When my sons were kids they raised rabbits, mostly for showing. Yes, there are rabbit shows just as there are dog shows. The boys’ primary breed was Mini Rex and they did incredibly well. They were first in the country in their breed. But their secondary breed, which they showed mainly at our county fair, was New Zealand (whites) and those are the rabbits I’ve chosen for my next project; raising rabbits for meat.
Picture via Adopt a Rabbit
We ate a lot of the New Zealand rabbits the boys raised when we still had the farm. Rabbit is a fantastic meat! These USDA circulars show just how nutritionally good rabbit meat is for you.
When Mama was nearing the end of her life she couldn’t eat very much. We gave her lots of rabbit meat because she could eat small servings and get more nutritional benefits than with just about anything else. And she loved it! Her favorite was “Barbecue Bunny on a Bun.”
Our oldest son, Paul with his Reserve Grand Champion pen of New Zealand (white) rabbits in 1996!
So, although I no longer have the farm I’m going to raise rabbits for meat. It’s a frugal way to stock my freezer with a high quality meat for very little money. I can produce as little or as many rabbits as I need and butcher them myself. And I can also share rabbit meat with family and friends. Since rabbits are extremely quiet animals I don’t have to worry about annoying anyone with loud noises.
Paul & Pete with their Best In Show (multiple times) winner Indian Oaks Spirit.
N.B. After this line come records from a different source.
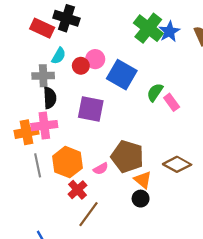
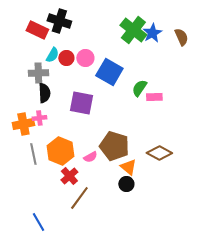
red circle: (81, 66) -> (66, 58), moved
pink rectangle: (172, 102) -> (154, 97), turned -56
pink cross: (44, 126) -> (39, 118), size x0.6

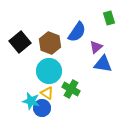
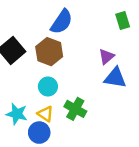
blue semicircle: (77, 32) -> (62, 22), moved
cyan circle: (49, 71) -> (48, 86), size x0.6
cyan star: (31, 101) -> (17, 114), moved

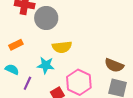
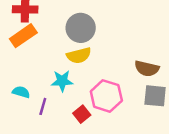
gray circle: (46, 18) -> (81, 28), moved
orange rectangle: (16, 45) -> (23, 36), moved, size x1.5

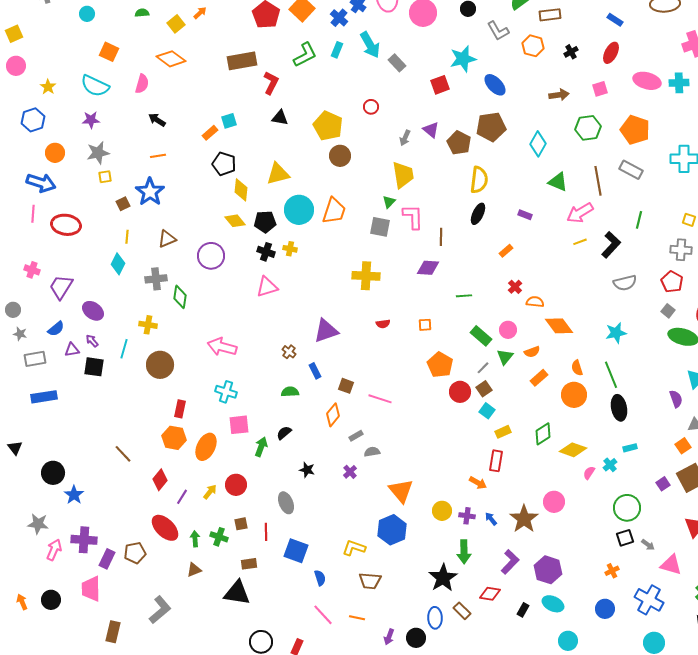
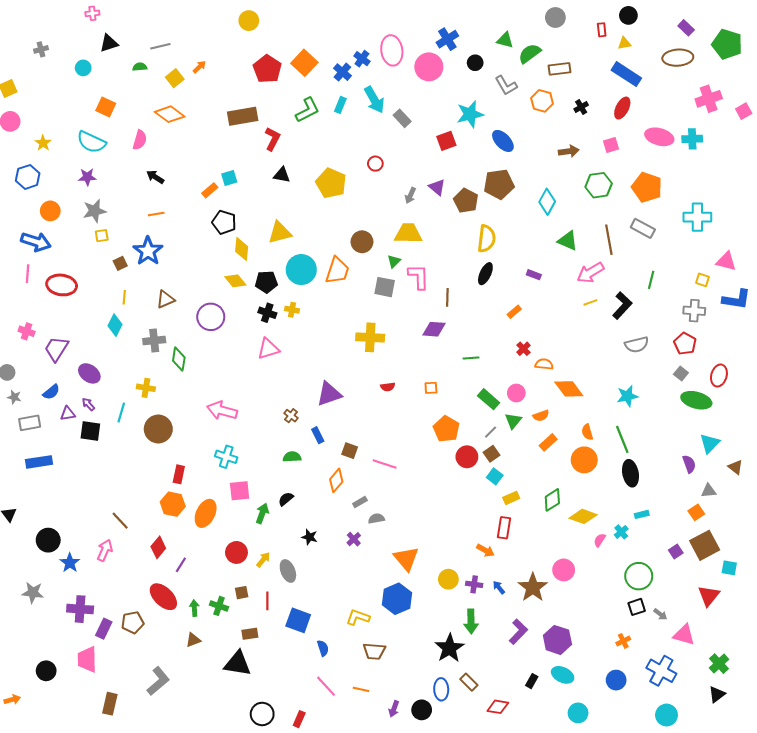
blue rectangle: (615, 20) -> (626, 74), size x1.8
brown circle: (340, 156) -> (362, 242), moved
yellow trapezoid: (403, 175) -> (408, 234), turned -80
yellow arrow: (210, 492) -> (263, 560), moved
pink arrow: (54, 550) -> (105, 550), moved
red diamond: (490, 594) -> (498, 707), moved
orange arrow: (22, 602) -> (12, 700), moved, turned 98

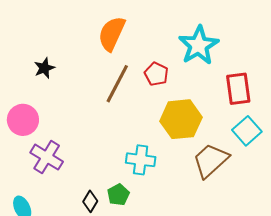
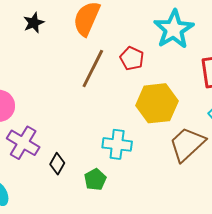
black star: (44, 68) -> (34, 23), moved
black diamond: (90, 201) -> (57, 164), moved

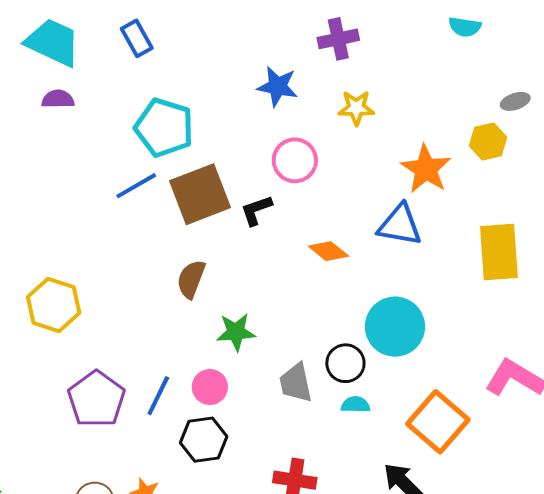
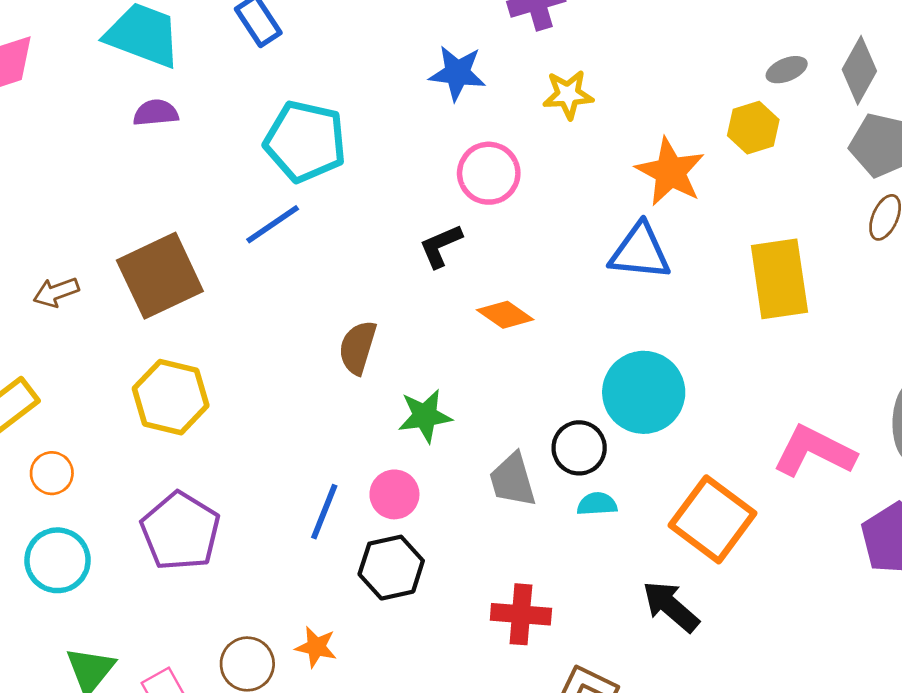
brown square: (200, 194) -> (160, 276), moved
orange diamond: (328, 251) -> (505, 315), moved
purple pentagon: (96, 399) -> (180, 531), moved

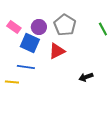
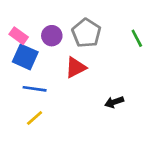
blue square: (30, 43) -> (25, 57), moved
yellow line: (12, 82) -> (35, 118), moved, turned -48

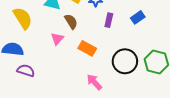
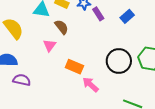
purple rectangle: (109, 20) -> (98, 14), moved, turned -40
orange rectangle: (87, 48) -> (74, 67), moved

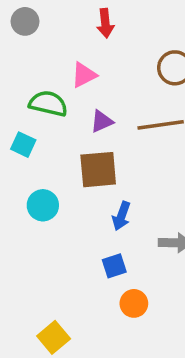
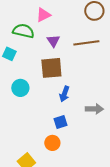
purple triangle: (102, 121) -> (53, 41), turned -40
orange circle: (134, 303) -> (52, 143), moved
She was a Mini Rex which was their primary breed but not good for meat. They’re smallish rabbits. They weigh about the same as a gallon of milk.
I chose New Zealand whites (there are also black, red, and broken) varieties but I like the white because I can also use the pelts. Sure, I could use the other colors but white gives me a little leeway in what I do with the pelts.
This breed weighs a maximum of 12 pounds as an adult but, for tender meat, I’ll butcher the rabbits when they’re just over 5 pounds. And if I decide I want a bigger bit of meat I can just let the rabbit(s) grow until they’re the weight I want then butcher them. Of course I’ll have to cook older rabbits low and slow; in stew and soups for example.
In a future post I’ll talk about other breeds that are good choices for raising rabbits for meat.
I’ve already talked to an old friend from the rabbit showing days and I will get my breeding pair in the spring. That gives me time to set up the rabbits’ housing and my friend is working on better loins on his rabbits. He’ll have both better show rabbits and the rabbits will have more meat with fuller loins.
Pete has found a source for free pallets that I can use to build the rabbit hutch. We already have chicken wire and hardware cloth. Then I’ll only need a nesting box which I’ll build when I breed the rabbits. I have to keep the buck and the doe separate because she will not take well to sharing space with him and she will be decidedly rough on him when she’s going to give birth to the litters.
Because I want to feed my family from the things I grow, whether fruits and vegetables or meat, this project is one I’m really excited about!
I believe if you want to raise an animal for meat you can’t go wrong with rabbits. And you can use their droppings, without letting them “cool” in your garden! I’ll keep you updated as I build the housing and purchase the rabbits. You’ll learn about breeding and butchering rabbits. In short, you’ll learn all about raising rabbits for meat!